The Emory Perry Babe Ruth Collection
Emory Perry was both a successful businessman from Chicago and an avid baseball fan who, at one point, almost bought the St Louis Browns. He was also lucky enough to be one of Babe Ruth's closest friends, cheering on the Bambino as Ruth led the Yankees to their first dynasty in the 1920's-30's.

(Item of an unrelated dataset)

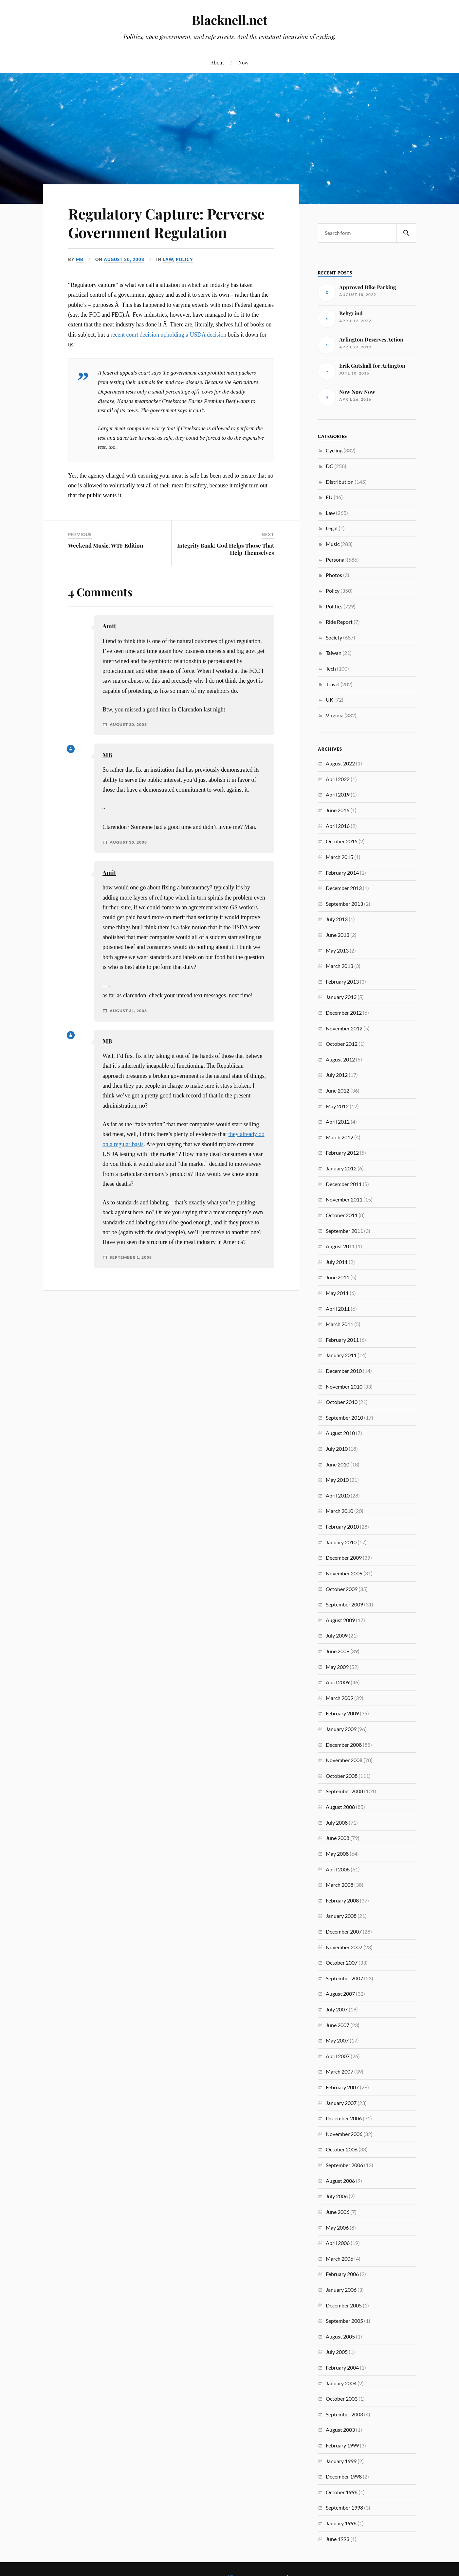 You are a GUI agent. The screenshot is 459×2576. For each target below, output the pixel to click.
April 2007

It has been said that Perry saw Babe hit more home runs than anyone but his Yankee teammates, and he was also by Ruth's side as the Babe was dying a slow and painful death from throat cancer, at the young age of 53, in 1948.
Ruth and Perry forged such a close friendship that in his last years Babe confided to Perry about his personal disappointment and bitterness that major league baseball, the sport he personally catapulted onto the world stage, had forgotten about him when it mattered most.

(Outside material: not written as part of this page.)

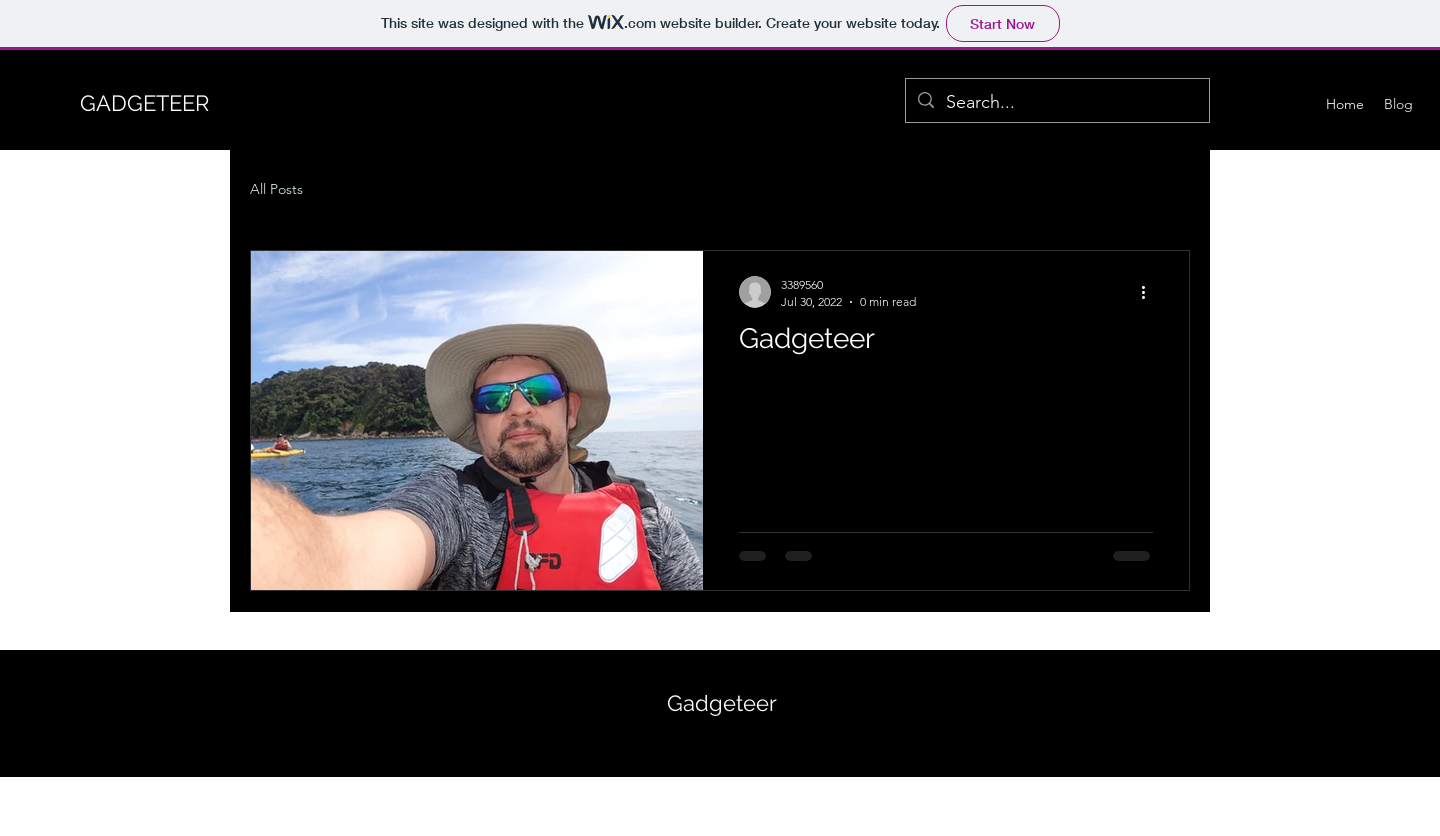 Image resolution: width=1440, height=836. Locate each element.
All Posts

In response, Perry successfully advocated the baseball's front office for a "Babe Ruth Day" where fans could shower the grateful star with their admiration. Baseball fans honored him on April 27, 1947, which was declared Babe Ruth Day for every organized baseball league in the United States. That day, Ruth, appearing shockingly fragile and thin, addressed 60,000 Yankee Stadium fans in a raspy, ravaged voice, saying "The only real game in the world, I think, is baseball."

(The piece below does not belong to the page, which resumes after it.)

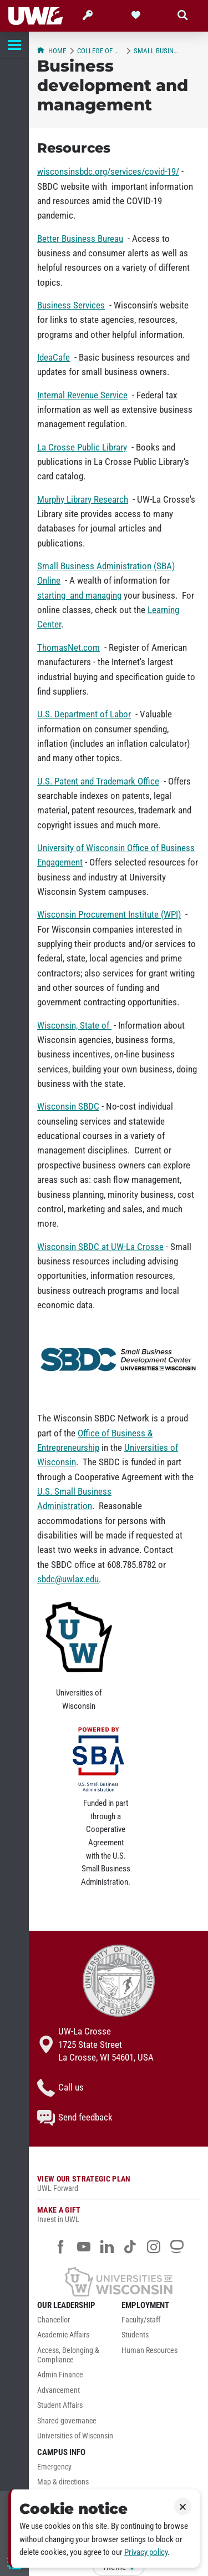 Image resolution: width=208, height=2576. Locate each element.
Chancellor (53, 2320)
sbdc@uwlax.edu (68, 1579)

At Ruth's further request, Perry created, organized and sat on the board of the Babe Ruth Foundation, whose mission it would be to help poor and underprivileged children like Ruth himself. According to his will, Ruth endowed the foundation with ten percent of his estate This collection of Emory Perry's personal archive of photos, negatives, foundation documents, books, clippings and letters tells the story of Perry's and Ruth's lifelong friendship, which went deeper and farther than any of Ruth’s 714 homers.